ずっとキミしか見えてない
「月島くんと結城さんにはいつもお手伝いしてもらってるから、お礼よ。お菓子とジュースを買ってきたの。ふたりでわけて食べてね」
「え、いいんですか。ありがとうございます」
「今渡そうかと思ったけど、ふたりとも段ボールで手がふさがってるわね。ゴミを片付けたら渡すわね」
そういうわけで先生は、私と光雅くんと共にゴミ捨て場までついてきた。
そして私たちが無事ゴミを廃棄すると、お菓子とジュースが入ったレジ袋を私に差し出した。

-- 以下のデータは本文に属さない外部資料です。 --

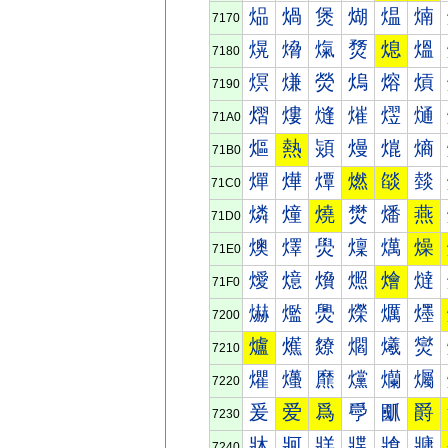
煰
煱
煲
煳
煴
煵
7170
熀
熁
熂
熃
熄
熅
7180
熐
熑
熒
熓
熔
熕
7190
熠
熡
熢
熣
熤
熥
71A0
熰
熱
熲
熳
熴
熵
71B0
燀
燁
燂
燃
燄
燅
71C0
燐
燑
燒
燓
燔
燕
71D0
燠
燡
燢
燣
燤
燥
71E0
燰
燱
燲
燳
燴
燵
71F0
爀
爁
爂
爃
爄
爅
7200
爐
爑
爒
爓
爔
爕
7210
爠
爡
爢
爣
爤
爥
7220
爰
爱
爲
爳
爴
爵
7230
牀
牁
牂
牃
牄
牅
7240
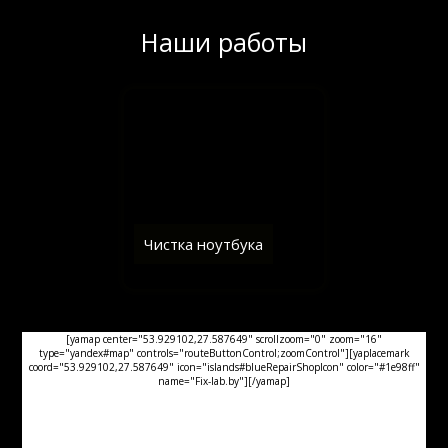
Наши работы
Чистка ноутбука
[yamap center="53.929102,27.587649" scrollzoom="0" zoom="16"
type="yandex#map" controls="routeButtonControl;zoomControl"][yaplacemark
coord="53.929102,27.587649" icon="islands#blueRepairShopIcon" color="#1e98ff"
name="Fix-lab.by"][/yamap]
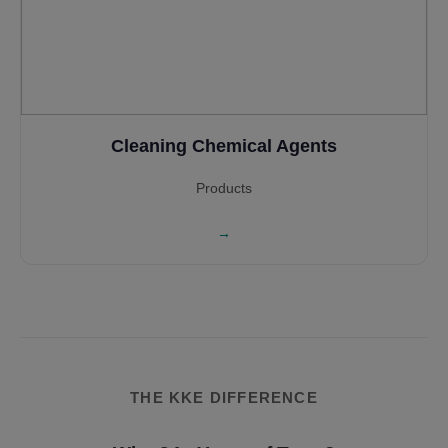
Cleaning Chemical Agents
Products
→
THE KKE DIFFERENCE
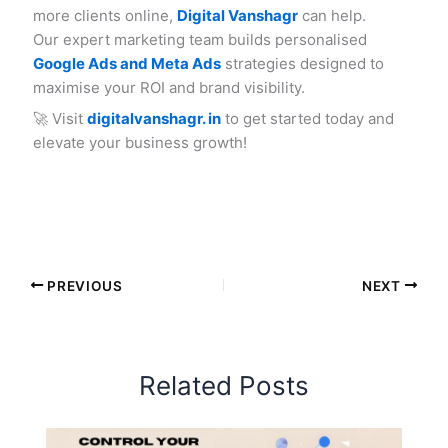
more clients online,
Digital Vanshagr
can help.
Our expert marketing team builds personalised
Google Ads and Meta Ads
strategies designed to
maximise your ROI and brand visibility.
🚀 Visit
digitalvanshagr. in
to get started today and
elevate your business growth!
PREVIOUS
NEXT
Related Posts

「お気遣いありがとうございます! わー、お菓子いっぱい!」
「いいのよ、いつもタダ働きさせて悪かったわ。ゆっくり味わって食べてね。それじゃ、またね」
私とそんな会話をすると、司書の先生は図書室へと戻って行った。
「本当にいっぱい入ってるね、お菓子」
光雅くんがレジ袋を覗き込みながら言った。
いつもの調子で、彼らしいクールな顔をして。
彼のその表情を見て、さっきの言葉に深い意味はないんだろうなと、私は思ってしまった。
そうだよね。
やっぱり、覚えているわけない。